– Две, – возразила Нина. – Там текста одна страничка, и вряд ли он будет так уж внимательно вчитываться. Проглядит и подпишет.

– Тридцать секунд, – сказал свое веское слово Гоша. – А то и меньше. Он вообще не станет читать, подмахнет не глядя. Не может же он оскорбить порядочных людей недоверием.

– Ты действительно считаешь, что… – Я не договорила, потому что дверь кабинета открылась, и вышел Рестаев.

– Всего хорошего, – вежливо поклонился он.

– Всего хорошего, – нестройным хором ответили мы.

– Жду вас завтра утром. – Теперь Рестаев обратился персонально ко мне. – Я предупрежу вахтера.

– Я буду вовремя. – Легкий книксен, который я автоматически сделала, выглядел нелепо: джинсы не та одежда, которая уместна для реверанса, но Рестаеву, похоже, понравилось. Я дождалась, пока дверь за ним закроется, и только тогда обернулась к Гоше: – Странный человек. Он действительно такой?

– Какой – такой?

– Ну, такой… не от мира сего?

– Почему сразу «не от мира сего»? Просто у него свой взгляд на жизнь. – Напарник развернул меня в сторону кабинета шефа и легким шлепком придал «ускорение в заданном направлении».

Я послушно вернулась на мягкий стул справа от Александра Сергеевича. Гоша присел рядом, а Ниночка привычно встала в дверях, привалившись к косяку и постукивая карандашом по корешку блокнота.

Александр Сергеевич окинул нас взглядом и, так же привычно, спросил:

– Что скажете, молодежь?

Известно, что на военном совете первым положено высказываться младшему по званию. В агентстве «Шиповник» эта высокая честь принадлежит мне. Сегодня я начала с того, что повторила заданный Гоше вопрос в более развернутом виде:

– Рестаев действительно такой наивный? Искренне верит, что театр – это не «террариум единомышленников», а братство служителей муз? Что, если хаму сделать замечание, ему станет стыдно? И не читает договор, который подписывает, потому что неловко демонстрировать недоверие? Может, он и сдачу в магазине не пересчитывает?
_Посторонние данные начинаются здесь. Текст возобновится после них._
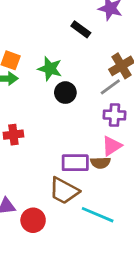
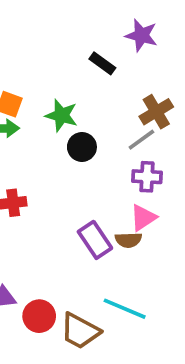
purple rectangle: (75, 163) -> (95, 240), turned 56
brown trapezoid: (64, 191) -> (80, 331), moved

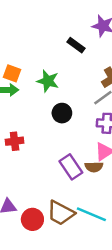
black circle: (82, 147) -> (62, 113), moved
brown trapezoid: (80, 331) -> (61, 213), moved

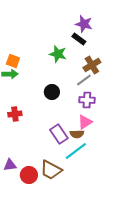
black rectangle: (76, 45) -> (79, 39), moved
green star: (48, 81) -> (58, 54), moved
cyan line: (91, 214) -> (76, 151), moved, turned -60

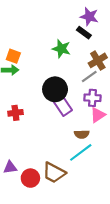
black circle: (52, 92) -> (55, 89), size x1.5
pink triangle: (85, 122) -> (98, 115), moved
purple rectangle: (59, 134) -> (62, 105), moved

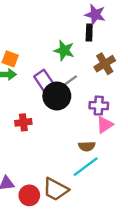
black rectangle: (84, 33) -> (89, 33), turned 56
gray line: (89, 76) -> (69, 82), moved
purple rectangle: (62, 105) -> (45, 82), moved
red cross: (15, 113) -> (23, 122), moved

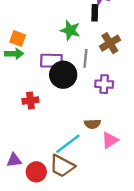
purple rectangle: (45, 82) -> (51, 61), turned -55
gray line: (69, 82) -> (85, 58), moved, turned -48
pink triangle: (105, 125) -> (110, 140), moved
cyan line: (86, 167) -> (68, 144), moved

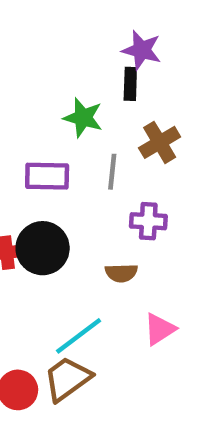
black circle: (63, 75) -> (43, 248), moved
brown semicircle: (92, 124) -> (121, 273), moved
brown trapezoid: (62, 166) -> (67, 379), turned 116

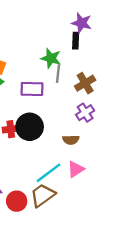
brown cross: (160, 142) -> (85, 83), moved
gray line: (112, 172) -> (58, 74), moved
purple cross: (148, 221) -> (85, 113), turned -36
pink triangle: (160, 329) -> (76, 169), moved

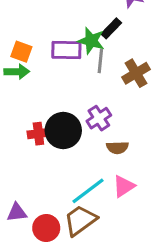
black rectangle: (76, 41) -> (111, 28), moved, turned 42
purple rectangle: (32, 89) -> (66, 50), moved
purple cross: (85, 113) -> (99, 118), moved

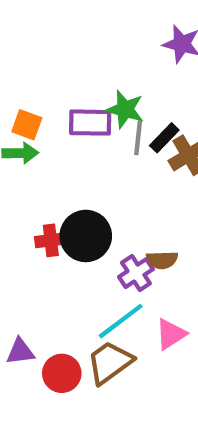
black rectangle: (111, 28) -> (164, 138), moved
purple cross: (99, 118) -> (136, 273), moved
pink triangle: (124, 186) -> (171, 334), moved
– Никогда, – подтвердил Гоша. – Впрочем, если сдачу дают монетами, он их просто не берет. Порядочные люди мелочь не собирают.

– И договор он, действительно, подписал не читая, – заметил шеф. – А что тебе не нравится, Рита?
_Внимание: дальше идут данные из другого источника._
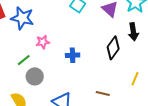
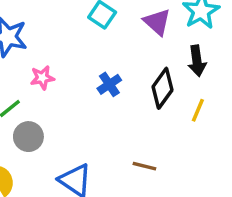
blue cross: (73, 55) -> (109, 84), moved, turned -32
yellow line: (135, 79) -> (198, 110), moved

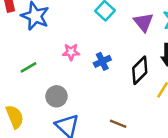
pink star: (42, 78) -> (71, 52), moved
gray circle: (28, 137) -> (56, 96), moved

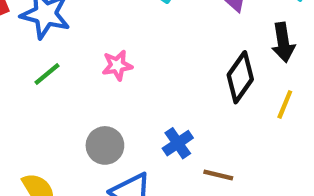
blue cross: (102, 61) -> (178, 143), moved
green line: (29, 67) -> (47, 74), moved

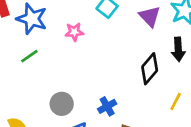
pink star: (117, 65) -> (74, 32), moved
yellow line: (285, 104) -> (176, 101), moved

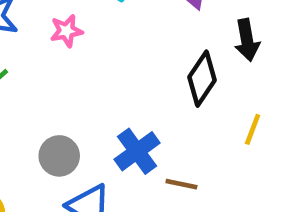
blue cross: (107, 106) -> (137, 151), size x1.4

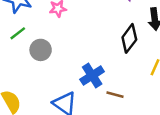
gray circle: (59, 156) -> (41, 50), moved

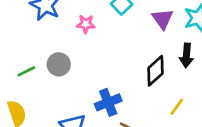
green line: (18, 33) -> (26, 71), moved

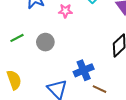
green line: (26, 71) -> (17, 38), moved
– Не то чтобы не нравится… просто странно. Я таких людей не встречала до сих пор, и у меня получается, что он или святой, или очень хорошо притворяется. А учитывая его профессию… значит, притворяется? Но зачем?

– Он не притворяется, Ритка, – покачал головой Гоша. – Он действительно такой. Поэтому и карьеру не сделал. Его ведь приглашали в свое время в Москву, пару спектаклей в столичных театрах он успел поставить, прежде чем тамошние тираннозавры его благополучно сожрали и косточки выплюнули. А у нас в театре директор его пригрел, сошлись они как-то, директор его оберегает, не пытается его иллюзии разрушить.

– Как же он не сел при таких взглядах? – удивился шеф.

– Так он тогда, в Астрахани, почти сел. Просто лихие люди неаккуратно сработали, решили, что ради этого лоха не стоит стараться, а следователь попался неглупый и принципиальный, разобрался. Зато у нас в театре у Рестаева даже права финансовой подписи нет. Директор его не подпускает ни к хозяйственным делам, ни к финансовым. Андрея Борисовича это очень устраивает. Творческий человек должен творить, а презренный металл… этим пусть специально обученные люди занимаются.

* * *

На встречу с творческим человеком Андреем Борисовичем Рестаевым я собиралась на следующий день не особо старательно. Образом внештатной журналистки из «Вечернего бульвара» я пользовалась нечасто, тем не менее он был привычен и «обкатан». Джинсы, тонкий свитер, короткие сапожки на удобном низком каблучке, фальшивая сумка «Гуччи» на цепочке через плечо… некоторое время я посомневалась, как поступить с волосами: прикрыть рыжую шевелюру паричком или не стоит? Потом решила, что необходимости сильно менять внешность нет, и ограничилась тем, то собрала волосы в хвост, зачесала челку назад и закрепила невидимками, открыв лоб. Накрасилась аккуратно, без агрессии – высшее образование и хорошее воспитание барышни, которая через час предъявит вахтеру удостоверение корреспондента, не должны вызывать сомнений, а сама барышня – интереса.